Both women credit classes from their respective degrees in helping them in their roles at The CultureBiz.

“Theater is all about ensemble,” Wall said. “Many of my performance classes were all about building a successful ensemble, where we felt like as a group, we could fail, try new things, and then succeed as a group. And a lot of that initial trust was built through play-based theater games. I really enjoyed watching something start as an ember of an idea, and with support, become something magical.”

Wall said classes outside her major helped, too, specifically sociology and psychology. “They solidified my excitement about people and showed me how my interests could translate beyond performing.”

When we feel connected to the people we work with, we are happier, more productive, and we can be more creative​."

Jacobson said she “loved every minute” of her classes. 
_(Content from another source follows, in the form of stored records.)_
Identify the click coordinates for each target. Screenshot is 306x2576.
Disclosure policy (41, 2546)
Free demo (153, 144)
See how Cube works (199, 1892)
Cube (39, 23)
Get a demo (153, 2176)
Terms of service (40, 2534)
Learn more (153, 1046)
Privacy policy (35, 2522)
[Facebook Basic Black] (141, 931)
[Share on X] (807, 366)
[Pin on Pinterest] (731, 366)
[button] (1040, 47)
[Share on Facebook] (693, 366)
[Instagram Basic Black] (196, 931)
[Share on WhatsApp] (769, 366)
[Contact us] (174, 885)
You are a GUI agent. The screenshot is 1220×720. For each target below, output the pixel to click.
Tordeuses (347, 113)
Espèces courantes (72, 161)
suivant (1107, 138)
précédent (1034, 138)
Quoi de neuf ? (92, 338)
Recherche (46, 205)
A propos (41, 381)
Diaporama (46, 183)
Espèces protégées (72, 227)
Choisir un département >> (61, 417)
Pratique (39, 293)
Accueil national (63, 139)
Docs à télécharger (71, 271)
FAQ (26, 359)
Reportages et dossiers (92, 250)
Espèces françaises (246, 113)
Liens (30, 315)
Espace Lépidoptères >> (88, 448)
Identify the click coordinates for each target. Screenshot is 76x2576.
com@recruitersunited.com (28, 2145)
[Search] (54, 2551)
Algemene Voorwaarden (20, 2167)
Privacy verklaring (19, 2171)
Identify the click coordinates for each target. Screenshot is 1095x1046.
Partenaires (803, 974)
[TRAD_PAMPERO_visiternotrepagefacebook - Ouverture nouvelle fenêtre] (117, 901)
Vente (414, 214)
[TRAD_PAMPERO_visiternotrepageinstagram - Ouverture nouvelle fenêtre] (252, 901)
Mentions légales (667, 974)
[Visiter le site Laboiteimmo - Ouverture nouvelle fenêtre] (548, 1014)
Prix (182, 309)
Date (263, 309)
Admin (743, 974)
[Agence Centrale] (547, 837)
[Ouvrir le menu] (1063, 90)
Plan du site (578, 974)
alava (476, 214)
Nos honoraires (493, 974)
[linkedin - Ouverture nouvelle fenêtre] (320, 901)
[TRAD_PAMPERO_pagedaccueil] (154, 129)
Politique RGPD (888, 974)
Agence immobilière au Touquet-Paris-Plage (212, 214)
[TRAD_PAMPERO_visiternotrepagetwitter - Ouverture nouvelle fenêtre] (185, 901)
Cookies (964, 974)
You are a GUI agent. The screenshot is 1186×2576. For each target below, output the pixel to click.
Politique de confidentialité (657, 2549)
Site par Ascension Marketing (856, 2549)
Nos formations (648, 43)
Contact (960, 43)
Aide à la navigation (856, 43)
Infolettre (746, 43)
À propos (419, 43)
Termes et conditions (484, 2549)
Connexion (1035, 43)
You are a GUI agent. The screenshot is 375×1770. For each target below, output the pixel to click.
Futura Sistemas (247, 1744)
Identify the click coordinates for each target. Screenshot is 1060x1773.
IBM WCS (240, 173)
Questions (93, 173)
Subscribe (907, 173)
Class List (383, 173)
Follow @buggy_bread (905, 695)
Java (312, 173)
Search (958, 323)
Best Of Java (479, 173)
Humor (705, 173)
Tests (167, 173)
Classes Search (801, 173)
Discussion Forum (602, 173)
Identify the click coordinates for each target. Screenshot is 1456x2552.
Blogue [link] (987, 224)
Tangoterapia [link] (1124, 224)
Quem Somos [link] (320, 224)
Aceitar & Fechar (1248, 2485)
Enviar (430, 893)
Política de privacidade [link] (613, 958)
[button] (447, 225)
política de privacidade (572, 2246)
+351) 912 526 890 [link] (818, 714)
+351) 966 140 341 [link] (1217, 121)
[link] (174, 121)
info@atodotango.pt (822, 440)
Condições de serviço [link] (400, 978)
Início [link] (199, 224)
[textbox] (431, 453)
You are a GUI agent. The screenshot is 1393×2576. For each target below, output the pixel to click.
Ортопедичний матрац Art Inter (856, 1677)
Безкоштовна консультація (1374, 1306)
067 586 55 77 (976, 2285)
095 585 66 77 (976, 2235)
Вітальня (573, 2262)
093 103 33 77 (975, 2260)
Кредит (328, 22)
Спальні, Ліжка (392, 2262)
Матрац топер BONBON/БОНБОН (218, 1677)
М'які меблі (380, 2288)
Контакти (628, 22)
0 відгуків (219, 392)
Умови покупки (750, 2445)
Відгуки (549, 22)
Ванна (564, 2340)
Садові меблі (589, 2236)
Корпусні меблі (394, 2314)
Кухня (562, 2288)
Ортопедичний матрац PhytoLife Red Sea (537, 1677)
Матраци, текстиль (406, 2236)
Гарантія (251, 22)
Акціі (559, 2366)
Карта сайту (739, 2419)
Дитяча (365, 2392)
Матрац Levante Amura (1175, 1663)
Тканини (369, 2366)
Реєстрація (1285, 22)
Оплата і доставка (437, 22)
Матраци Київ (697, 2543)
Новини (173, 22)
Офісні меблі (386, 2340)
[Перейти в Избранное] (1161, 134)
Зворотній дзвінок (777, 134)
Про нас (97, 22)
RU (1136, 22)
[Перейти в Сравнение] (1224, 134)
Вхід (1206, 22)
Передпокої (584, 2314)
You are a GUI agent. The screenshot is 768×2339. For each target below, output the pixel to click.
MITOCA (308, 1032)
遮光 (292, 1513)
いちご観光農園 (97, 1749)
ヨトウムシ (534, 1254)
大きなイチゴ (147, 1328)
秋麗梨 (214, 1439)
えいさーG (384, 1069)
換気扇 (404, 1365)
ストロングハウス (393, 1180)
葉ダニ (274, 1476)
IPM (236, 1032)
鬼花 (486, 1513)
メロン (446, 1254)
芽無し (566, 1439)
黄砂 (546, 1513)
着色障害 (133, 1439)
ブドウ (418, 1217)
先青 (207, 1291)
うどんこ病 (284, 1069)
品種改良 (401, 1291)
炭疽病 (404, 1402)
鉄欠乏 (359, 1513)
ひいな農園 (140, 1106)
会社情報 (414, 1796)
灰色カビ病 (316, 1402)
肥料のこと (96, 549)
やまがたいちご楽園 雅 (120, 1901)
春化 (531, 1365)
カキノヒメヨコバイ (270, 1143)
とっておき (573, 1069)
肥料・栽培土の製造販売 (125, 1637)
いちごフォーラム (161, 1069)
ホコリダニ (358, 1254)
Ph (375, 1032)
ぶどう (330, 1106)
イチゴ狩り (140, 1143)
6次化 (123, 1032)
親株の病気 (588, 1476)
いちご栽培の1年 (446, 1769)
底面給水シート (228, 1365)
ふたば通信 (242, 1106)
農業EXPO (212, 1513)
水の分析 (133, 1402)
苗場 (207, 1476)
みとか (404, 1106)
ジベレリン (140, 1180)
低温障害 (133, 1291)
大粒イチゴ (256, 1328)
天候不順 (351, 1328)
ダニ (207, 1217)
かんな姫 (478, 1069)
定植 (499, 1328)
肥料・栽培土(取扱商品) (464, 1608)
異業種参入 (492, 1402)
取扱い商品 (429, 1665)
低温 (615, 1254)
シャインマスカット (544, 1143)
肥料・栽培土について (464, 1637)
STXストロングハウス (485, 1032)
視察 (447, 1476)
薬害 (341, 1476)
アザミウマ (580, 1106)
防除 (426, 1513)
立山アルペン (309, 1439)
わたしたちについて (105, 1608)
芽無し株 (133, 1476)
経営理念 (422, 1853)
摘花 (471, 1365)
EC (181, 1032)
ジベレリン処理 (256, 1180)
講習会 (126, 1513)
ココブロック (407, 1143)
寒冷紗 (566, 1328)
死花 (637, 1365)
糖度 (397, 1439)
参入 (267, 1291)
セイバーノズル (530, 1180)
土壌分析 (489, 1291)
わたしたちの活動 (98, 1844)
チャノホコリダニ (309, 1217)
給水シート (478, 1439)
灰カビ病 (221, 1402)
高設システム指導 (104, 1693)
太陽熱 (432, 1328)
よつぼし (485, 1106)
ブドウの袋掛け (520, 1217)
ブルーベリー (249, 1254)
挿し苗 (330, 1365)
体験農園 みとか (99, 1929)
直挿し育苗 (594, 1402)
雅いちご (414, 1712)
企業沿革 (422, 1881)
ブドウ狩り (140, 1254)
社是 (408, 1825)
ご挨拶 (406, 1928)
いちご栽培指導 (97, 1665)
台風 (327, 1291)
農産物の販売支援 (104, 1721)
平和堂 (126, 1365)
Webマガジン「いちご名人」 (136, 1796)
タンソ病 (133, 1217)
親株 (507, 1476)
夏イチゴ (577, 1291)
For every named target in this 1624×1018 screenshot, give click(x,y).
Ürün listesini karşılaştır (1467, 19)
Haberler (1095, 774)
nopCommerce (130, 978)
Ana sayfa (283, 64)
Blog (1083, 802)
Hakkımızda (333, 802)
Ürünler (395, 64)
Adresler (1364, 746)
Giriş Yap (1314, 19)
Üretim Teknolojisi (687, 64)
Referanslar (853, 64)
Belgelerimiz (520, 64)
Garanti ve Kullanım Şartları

“One class I think of regularly is Rituals and Rites of Passages. When we’re talking about team building and making sure employees feel like a community, ritualizing things like staff meetings, communications and appreciation is so important,” Jacobson said. “You not only want employees to know what to expect in meetings, but to make sure they feel a part of the community—a connection to the greater whole.” 

Both have advice for students who are considering entrepreneurship.

“You have to believe in your idea, be willing to continue to home in on it, and be able to talk about it confidently,” Wall said. “But honestly, the best thing for an entrepreneur is to have a collaborator, whether it be a mentor or a business partner.”

And Jacobson suggests taking classes “that will open up your mind and thoughts. You never know what value that may add later on in your career. And all work experience—in restaurants, at camps, in retail, wherever—is all so helpful to learning the professional world and operating on a team.”